Elon Musk has bought Twitter in a $44bn deal.

The world’s richest man, more commonly known for building luxury electric cars and space rockets, has made free speech his primary pitch as he takes control of the social media giant.

A self-described “free speech absolutist”, he views freedom of expression as the “bedrock of a functioning democracy”.

The news of the idiosyncratic mogul’s takeover has been welcomed in many quarters, including by its founder Jack Dorsey, who welcomed it being taken back into private ownership and called Musk “the singular solution I trust” (I should add that Dorsey is reported to be set to net several hundred million as a result of the sale).

Dorsey stood down as Twitter CEO in November after several years of trying with varying degrees of success to bring the beast he created under control.

The deal has reignited the debate over free speech.

The platform has rightly been heavily criticised over how it regulates it users.

Musk himself is among a chorus of people who believe Twitter had failed to live up to its free speech principles and has been critical of its content moderation policies, arguing it has censored some voices.

In doing so Musk has won many friends on the political right, with many conservatives, particularly in the United States, believing they are currently unfairly targeted by social media platforms to the point wherein posts are muffled or suppressed.

Others, myself included, believe that platforms such as Twitter, Facebook et al should be treated with the same standards applied to publishers in that they should be held accountable for the content it allows to appear.

With this being 2022 and the ability to countenance more than one point of view becoming an increasingly rare commodity, there are many who speculate that Musk’s

assuming full control of the company will result in a relaxation of its content moderation rules.

They fear that previously suspended accounts, most infamously that of former US president Donald Trump, will be allowed to return to the site.

Safety campaigners have also raised concern that violent and abusive speech against users will proliferate as a result of the takeover.

Musk has said he wants to make make Twitter more accessible, saying he will make the site’s algorithms open source – meaning the code used to build them would be publicly accessible to allow users to see how certain posts were served to them in their timelines.

He said he wants to do this in the name of trust, and that this model is better than having tweets be “mysteriously promoted or demoted”.

And he has also vowed to crack down on ‘spam bots’, fake accounts used to relentlessly post misleading content to artificially influence discussion on the platform.

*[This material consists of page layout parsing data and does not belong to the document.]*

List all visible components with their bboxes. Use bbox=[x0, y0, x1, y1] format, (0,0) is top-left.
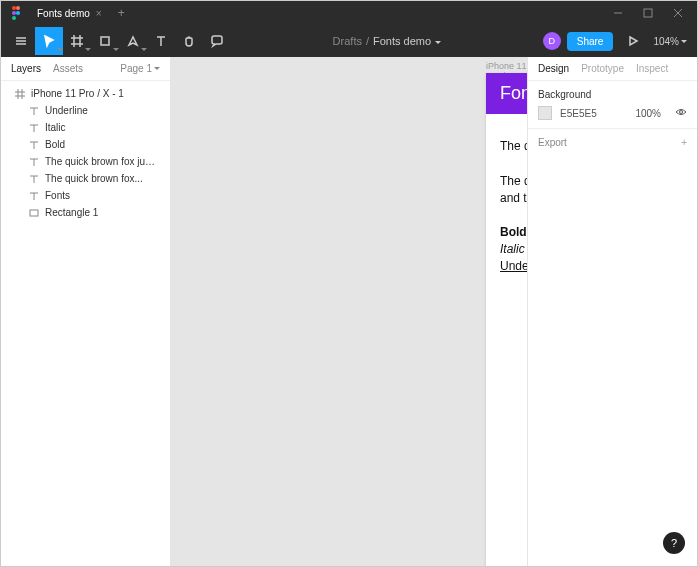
zoom-dropdown[interactable]: 104% bbox=[653, 36, 687, 47]
close-tab-icon[interactable]: × bbox=[96, 8, 102, 19]
tab-assets[interactable]: Assets bbox=[53, 63, 83, 74]
tab-inspect[interactable]: Inspect bbox=[636, 63, 668, 74]
svg-point-0 bbox=[12, 6, 16, 10]
canvas-text-italic[interactable]: Italic bbox=[500, 241, 527, 258]
move-tool-button[interactable] bbox=[35, 27, 63, 55]
window-tab-title: Fonts demo bbox=[37, 8, 90, 19]
export-section-label: Export bbox=[538, 137, 567, 148]
tab-layers[interactable]: Layers bbox=[11, 63, 41, 74]
window-tab[interactable]: Fonts demo × bbox=[29, 4, 110, 23]
layer-label: Rectangle 1 bbox=[45, 207, 98, 218]
present-button[interactable] bbox=[619, 27, 647, 55]
text-tool-button[interactable] bbox=[147, 27, 175, 55]
comment-tool-button[interactable] bbox=[203, 27, 231, 55]
svg-rect-6 bbox=[644, 9, 652, 17]
page-dropdown[interactable]: Page 1 bbox=[120, 63, 160, 74]
svg-point-2 bbox=[12, 11, 16, 15]
text-layer-icon bbox=[29, 106, 39, 116]
canvas-text-bold[interactable]: Bold bbox=[500, 224, 527, 241]
shape-tool-button[interactable] bbox=[91, 27, 119, 55]
background-opacity[interactable]: 100% bbox=[635, 108, 661, 119]
background-hex[interactable]: E5E5E5 bbox=[560, 108, 597, 119]
text-layer-icon bbox=[29, 191, 39, 201]
svg-point-1 bbox=[16, 6, 20, 10]
canvas-text-p1[interactable]: The quick brown fox... bbox=[500, 138, 527, 155]
tab-prototype[interactable]: Prototype bbox=[581, 63, 624, 74]
svg-rect-35 bbox=[30, 210, 38, 216]
layer-row[interactable]: The quick brown fox... bbox=[1, 170, 170, 187]
layer-row[interactable]: Fonts bbox=[1, 187, 170, 204]
window-titlebar: Fonts demo × + bbox=[1, 1, 697, 25]
text-layer-icon bbox=[29, 140, 39, 150]
background-swatch[interactable] bbox=[538, 106, 552, 120]
canvas-text-p2[interactable]: The quick brown fox jumped... and then w… bbox=[500, 173, 527, 207]
window-close-button[interactable] bbox=[663, 1, 693, 25]
svg-point-4 bbox=[12, 16, 16, 20]
layer-row[interactable]: Underline bbox=[1, 102, 170, 119]
visibility-toggle-icon[interactable] bbox=[675, 106, 687, 120]
layer-row[interactable]: The quick brown fox jumped...... bbox=[1, 153, 170, 170]
main-toolbar: Drafts / Fonts demo D Share 104% bbox=[1, 25, 697, 57]
layer-row[interactable]: Rectangle 1 bbox=[1, 204, 170, 221]
text-layer-icon bbox=[29, 174, 39, 184]
breadcrumb-parent[interactable]: Drafts bbox=[333, 35, 362, 47]
text-layer-icon bbox=[29, 157, 39, 167]
window-minimize-button[interactable] bbox=[603, 1, 633, 25]
background-section-label: Background bbox=[538, 89, 687, 100]
canvas-frame[interactable]: Fonts The quick brown fox... The quick b… bbox=[486, 73, 527, 566]
right-panel: Design Prototype Inspect Background E5E5… bbox=[527, 57, 697, 566]
text-layer-icon bbox=[29, 123, 39, 133]
layer-label: Underline bbox=[45, 105, 88, 116]
figma-logo-icon bbox=[9, 5, 25, 21]
frame-tool-button[interactable] bbox=[63, 27, 91, 55]
pen-tool-button[interactable] bbox=[119, 27, 147, 55]
frame-icon bbox=[15, 89, 25, 99]
layer-label: Fonts bbox=[45, 190, 70, 201]
add-tab-button[interactable]: + bbox=[110, 6, 133, 20]
layer-row[interactable]: Bold bbox=[1, 136, 170, 153]
canvas-header-text[interactable]: Fonts bbox=[486, 73, 527, 114]
layer-label: The quick brown fox... bbox=[45, 173, 143, 184]
layer-frame-row[interactable]: iPhone 11 Pro / X - 1 bbox=[1, 85, 170, 102]
breadcrumb-sep: / bbox=[366, 35, 369, 47]
canvas[interactable]: iPhone 11 Pro / X - 1 Fonts The quick br… bbox=[171, 57, 527, 566]
share-button[interactable]: Share bbox=[567, 32, 614, 51]
layer-row[interactable]: Italic bbox=[1, 119, 170, 136]
help-button[interactable]: ? bbox=[663, 532, 685, 554]
layer-label: Bold bbox=[45, 139, 65, 150]
hand-tool-button[interactable] bbox=[175, 27, 203, 55]
breadcrumb[interactable]: Drafts / Fonts demo bbox=[231, 35, 543, 47]
canvas-text-underline[interactable]: Underline bbox=[500, 258, 527, 275]
svg-point-36 bbox=[680, 111, 683, 114]
breadcrumb-doc-title[interactable]: Fonts demo bbox=[373, 35, 441, 47]
add-export-button[interactable]: + bbox=[681, 137, 687, 148]
layer-label: Italic bbox=[45, 122, 66, 133]
layer-label: iPhone 11 Pro / X - 1 bbox=[31, 88, 124, 99]
svg-point-3 bbox=[16, 11, 20, 15]
menu-button[interactable] bbox=[7, 27, 35, 55]
svg-rect-16 bbox=[101, 37, 109, 45]
avatar[interactable]: D bbox=[543, 32, 561, 50]
rectangle-layer-icon bbox=[29, 208, 39, 218]
left-panel: Layers Assets Page 1 iPhone 11 Pro / X -… bbox=[1, 57, 171, 566]
layer-label: The quick brown fox jumped...... bbox=[45, 156, 160, 167]
window-maximize-button[interactable] bbox=[633, 1, 663, 25]
tab-design[interactable]: Design bbox=[538, 63, 569, 74]
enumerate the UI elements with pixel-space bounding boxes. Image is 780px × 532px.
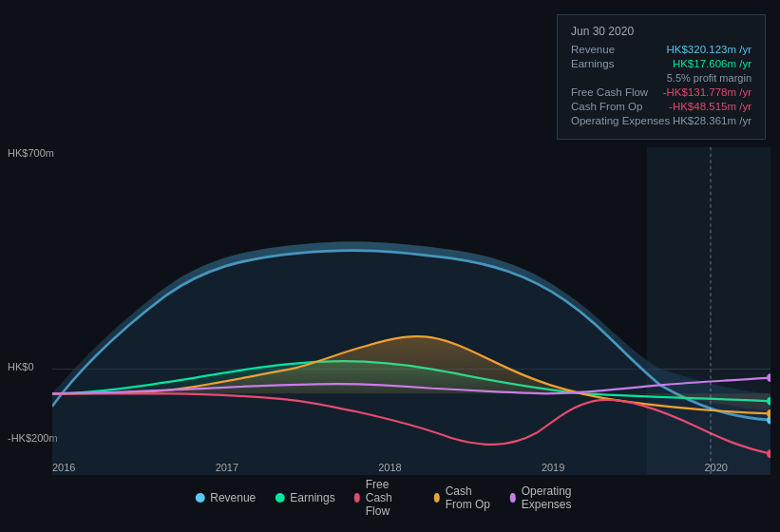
cashfromop-legend-dot	[434, 493, 440, 503]
tooltip-card: Jun 30 2020 Revenue HK$320.123m /yr Earn…	[557, 14, 766, 140]
revenue-unit: /yr	[739, 44, 751, 55]
legend-revenue[interactable]: Revenue	[195, 491, 256, 504]
earnings-legend-dot	[275, 493, 284, 503]
chart-container	[52, 147, 770, 475]
cashfromop-label: Cash From Op	[571, 101, 642, 112]
legend-fcf[interactable]: Free Cash Flow	[354, 478, 415, 518]
opex-legend-dot	[510, 493, 516, 503]
revenue-label: Revenue	[571, 44, 615, 55]
chart-svg	[52, 147, 770, 475]
x-label-2018: 2018	[378, 462, 401, 473]
revenue-value: HK$320.123m	[666, 44, 736, 55]
margin-value: 5.5% profit margin	[667, 72, 751, 84]
x-label-2017: 2017	[216, 462, 238, 473]
earnings-unit: /yr	[739, 58, 751, 69]
x-label-2016: 2016	[52, 462, 75, 473]
revenue-legend-label: Revenue	[210, 491, 256, 504]
chart-legend: Revenue Earnings Free Cash Flow Cash Fro…	[195, 478, 585, 518]
x-axis-labels: 2016 2017 2018 2019 2020	[0, 462, 780, 473]
opex-unit: /yr	[739, 115, 751, 126]
fcf-value: -HK$131.778m	[663, 86, 736, 98]
earnings-value: HK$17.606m	[673, 58, 736, 69]
tooltip-earnings-row: Earnings HK$17.606m /yr	[571, 58, 751, 69]
opex-label: Operating Expenses	[571, 115, 670, 126]
fcf-unit: /yr	[739, 86, 751, 98]
tooltip-margin-row: 5.5% profit margin	[571, 72, 751, 84]
fcf-legend-dot	[354, 493, 360, 503]
cashfromop-unit: /yr	[739, 101, 751, 112]
legend-cashfromop[interactable]: Cash From Op	[434, 484, 491, 511]
y-label-0: HK$0	[8, 361, 34, 372]
tooltip-date: Jun 30 2020	[571, 25, 751, 38]
fcf-legend-label: Free Cash Flow	[366, 478, 415, 518]
x-label-2020: 2020	[705, 462, 728, 473]
tooltip-fcf-row: Free Cash Flow -HK$131.778m /yr	[571, 86, 751, 98]
opex-dot	[767, 373, 770, 382]
tooltip-revenue-row: Revenue HK$320.123m /yr	[571, 44, 751, 55]
tooltip-cashfromop-row: Cash From Op -HK$48.515m /yr	[571, 101, 751, 112]
earnings-label: Earnings	[571, 58, 614, 69]
cashfromop-value: -HK$48.515m	[669, 101, 736, 112]
revenue-legend-dot	[195, 493, 204, 503]
legend-opex[interactable]: Operating Expenses	[510, 484, 585, 511]
legend-earnings[interactable]: Earnings	[275, 491, 334, 504]
x-label-2019: 2019	[542, 462, 564, 473]
y-label-neg200: -HK$200m	[8, 432, 58, 444]
opex-value: HK$28.361m	[673, 115, 736, 126]
cashfromop-legend-label: Cash From Op	[446, 484, 491, 511]
y-label-700: HK$700m	[8, 147, 54, 159]
opex-legend-label: Operating Expenses	[522, 484, 585, 511]
fcf-label: Free Cash Flow	[571, 86, 648, 98]
earnings-legend-label: Earnings	[290, 491, 334, 504]
tooltip-opex-row: Operating Expenses HK$28.361m /yr	[571, 115, 751, 126]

As if all of this was not enough he will have to convince a voluble mob of callow social justice warriors that consider freedom of speech to be a secondary concern to exposure to views they take issue with. Indeed many say they intend to quit Twitter as a result of the deal.

This myopic point of view threatens to treat free speech as an almost outdated concept rather than the inalienable universal human right it is.

Can Musk make Twitter a free and open platform while ensuring people’s safety? That remains to be seen. But I take comfort from the views of human rights activist Ayaan Hirsi Ali who called the news “a great day for free speech”.

Ms Hirsi Ali works to liberate women and girls from cultural practices that violate their human rights, motivated in part by her own lived experiences.

Her father was imprisoned due to his opposition to the brutal Siad Barre government in her native Somalia.

As an adult she played a role in the production of a Dutch film critical of the treatment of women in certain Islamic cultures, a film which resulted in the murder of its director and forced her to go into hiding.

Now an American citizen, she knows all to well what happens to a society that suppresses free speech.

Without it people’s identity, values and beliefs are swept away. Hate speech is never acceptable but it should be challenged, not silenced.

History shows that such actions inevitably lead to disaster.